The Hypnotist

The Hypnotist by Laurence Anholt

In the dead of night, Pip is plucked from an orphanage and hired as a farm hand. But Pip is black. The farmer and his wife are white. And this is 1960’s America, where race defines you.

Jack Morrow has left his native Ireland dreaming of a new life in the American Deep South. He has certain skills that he mostly keeps hidden. Skills in hypnotism and mind control…

Pip and Jack’s lives become inextricably linked as the heat of racial tension builds to a terrifying storm.”
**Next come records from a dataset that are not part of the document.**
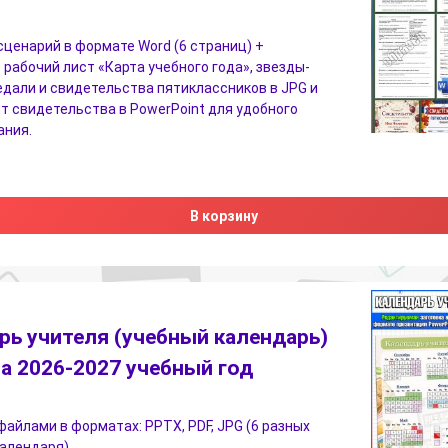
ценарий в формате Word (6 страниц) +
 рабочий лист «Карта учебного года», звезды-
едали и свидетельства пятиклассников в JPG и
т свидетельства в PowerPoint для удобного
ания.
В корзину
рь учителя (учебный календарь)
а 2026-2027 учебный год
 файлами в форматах: PPTX, PDF, JPG (6 разных
календаря)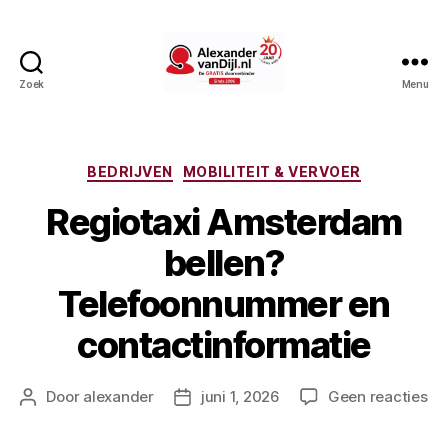
Zoek
Menu
AlexandervanDijl.nl
Categorieën
BEDRIJVEN
MOBILITEIT & VERVOER
Regiotaxi Amsterdam
bellen?
Telefoonnummer en
contactinformatie
op
Door
alexander
juni 1, 2026
Geen reacties
Berichtauteur
Berichtdatum
Re
Am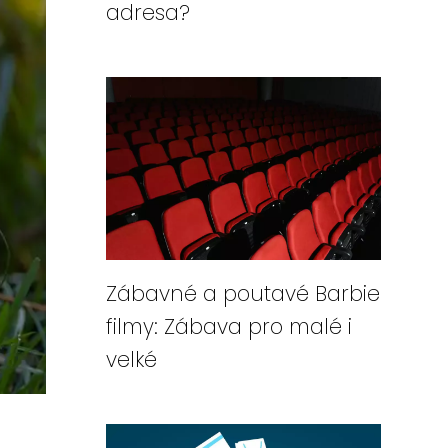
adresa?
Zábavné a poutavé Barbie
filmy: Zábava pro malé i
velké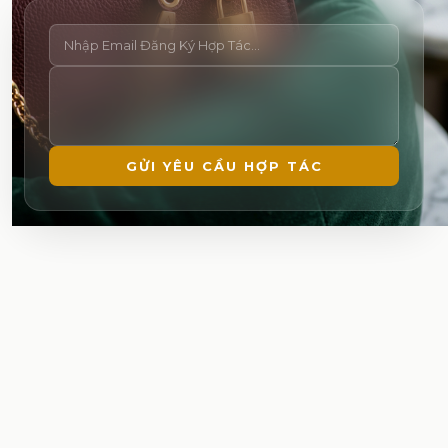
GỬI YÊU CẦU HỢP TÁC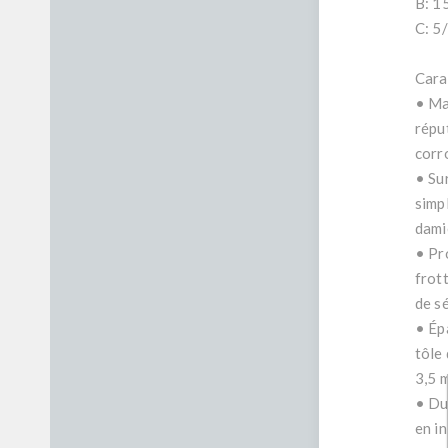
B: 1
C: 5
Cara
• Mat
répu
corr
• Sur
simp
dami
• Pro
frott
de sé
• Ép
tôle
3,5 
• Dur
en i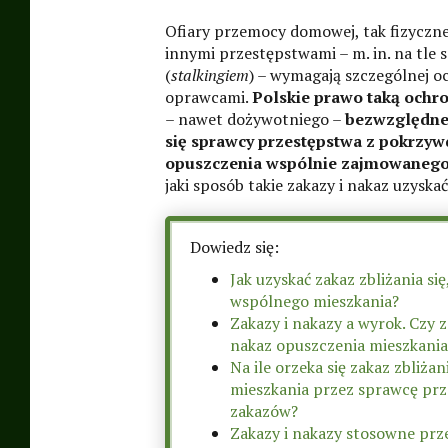
Praga-Północ,
Ofiary przemocy domowej, tak fizycznej
innymi przestępstwami – m. in. na tle
Praga-Południe,
(
stalkingiem
) – wymagają szczególnej o
Targówek, Wawer,
oprawcami.
Polskie prawo taką ochr
– nawet dożywotniego –
bezwzględneg
Białołęka,
się sprawcy przestępstwa z pokrzy
opuszczenia wspólnie zajmowanego
Rembertów,
jaki sposób takie zakazy i nakaz uzyskać
Wesoła,
Dowiedz się:
mazowieckie
Jak uzyskać zakaz zbliżania si
wspólnego mieszkania?
Zakazy i nakazy a wyrok. Czy z
nakaz opuszczenia mieszkania
Na ile orzeka się zakaz zbliża
mieszkania przez sprawcę prz
zakazów?
Zakazy i nakazy stosowne prze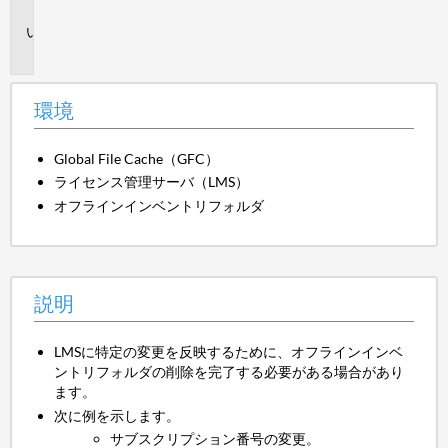
境
説
明
環境
Global File Cache（GFC）
ライセンス管理サーバ（LMS）
オフラインインベントリフォルダ
説明
LMSに特定の変更を反映するために、オフラインインベ
ントリフォルダの削除を完了する必要がある場合があり
ます。
次に例を示します。
サブスクリプション番号の変更。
Part thriller, part love story, this extraordinary debut novel looks at where life can take you when your expectations are great.


13 Comments

Anonymous

17th October 2017 at 1:40 pm

Rafaella (SRWA):

A book about racism in 1960s America. There are a lot of references to Charles Dickens’ book ‘Great Expectations’. It talks a lot about the racial tension to non-white people. I like the idea of the KKK being there as the main anti-black and Edwin being the leader. He adds different views when he was hypnotised by Jack. The prejudice against the two young children shows how race can define you.

Abegail Morley

17th October 2017 at 12:20 pm

Ms Morley (Benenden):

There is so much to write about this book! It was gripping, sad, happy, terrifying and interesting, all at once.
Part of the story is told around a young, black boy, in a time in America when the Ku Klux Klan dominated parts of the country. It tells us how he is plucked from his orphanage and taken to a farm in the middle of nowhere, where he meets Jack, a young professor with extraordinary gifts, Hannah, a brave young farm girl that Pip grows to love as watches her around the farm, Lilybelle, an obese, but lovable mother-like woman and Erwin, the son of Lilybelle and the farm owner, but also the leader of the KKK!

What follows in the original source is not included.